Nun accused of breaking girl's arm

By Edward Gay

Woman on trial for assault over incident in Sunday School class as children were practising action song.

The fact Leva-i-Fangalupe Fono is a nun is completely irrelevant, the court was told. Photo / Brett Phibbs
The fact Leva-i-Fangalupe Fono is a nun is completely irrelevant, the court was told. Photo / Brett Phibbs

A nun broke the arm of a 9-year-old girl during a Sunday School class, a court has been told.

Leva-i-Fangalupe Fono, known as Sister Leva, is on trial in the Auckland District Court on charges of assaulting a child and injuring with intent.

Crown prosecutor Michael Walker told the court yesterday that Sister Leva was helping with a Sunday School class at St Patrick's Catholic church in Panmure in April when the incident happened.

He said the children were practising an action song to celebrate the 40th anniversary of a church leader when Sister Leva began yelling at a 9-year-old girl and telling her she was doing the actions wrong.

"She then went up to her and flicked her in the side of the head, causing her to feel dizzy," Mr Walker said.

"She then twisted her arm up behind her back and the girl heard a click in her shoulder and neck."

The girl burst into tears and had to be taken out of class.

The next day the girl's mother noticed her daughter's arm was bruised and took her to hospital, where the fracture was discovered.

In a recorded police interview, the girl told Constable Lucy Kennedy she had been doing the actions correctly.

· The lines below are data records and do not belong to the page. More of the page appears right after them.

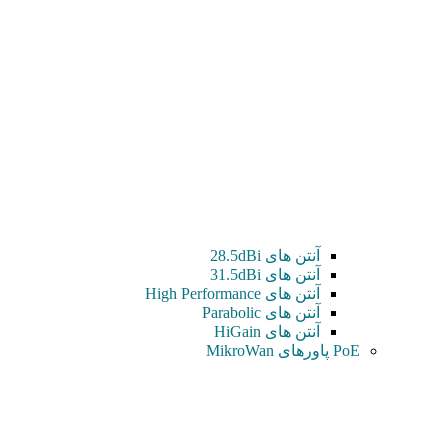
آنتن های 28.5dBi
آنتن های 31.5dBi
آنتن های High Performance
آنتن های Parabolic
آنتن های HiGain
PoE پاورهای MikroWan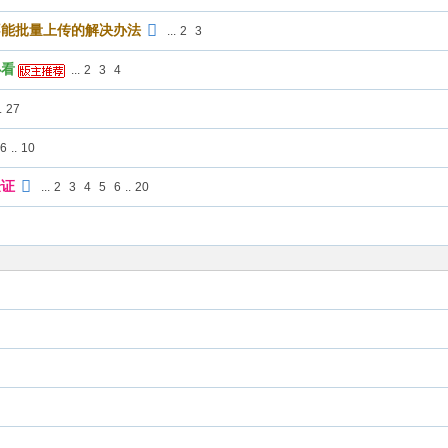
不能批量上传的解决办法
...
2
3
必看
...
2
3
4
.
27
6
..
10
验证
...
2
3
4
5
6
..
20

She said Sister Leva was "angry as" and had red cheeks when she approached her. After Sister Leva twisted her wrist behind her back, her arm went "dazy and all sleepy".

"She [asked] why am I crying and that I'm crying in an old lady's way." All the other helpers in the room started laughing, the girl said.

Giving evidence by closed circuit TV from another court room, the 9-year-old said she cried until her mother came to pick her up.

She said her arm still hurt sometimes - more than a year later.

Under cross-examination from defence lawyer Andrew Comeskey, the girl agreed she did not see Sister Leva flick her in the head but later said the nun was in front of her when it happened.

Mr Comeskey suggested to the girl she had got the actions wrong and Sister Leva was trying to correct her.

The girl answered: "I'm not sure".

In his opening address, Mr Walker reminded the jury to ignore feelings of prejudice and sympathy.

"The issue is heightened in this trial because the fact is that the accused is a nun. That may provoke sympathetic emotions for you. I'd be surprised if it didn't."

He said Sister Leva's occupation was "completely irrelevant".

Wearing a cross on her lapel, Sister Leva used her cardigan to shield her face from photographers as she left court with supporters.

The trial, before Judge Heemi Taumaunu, is set down for four days.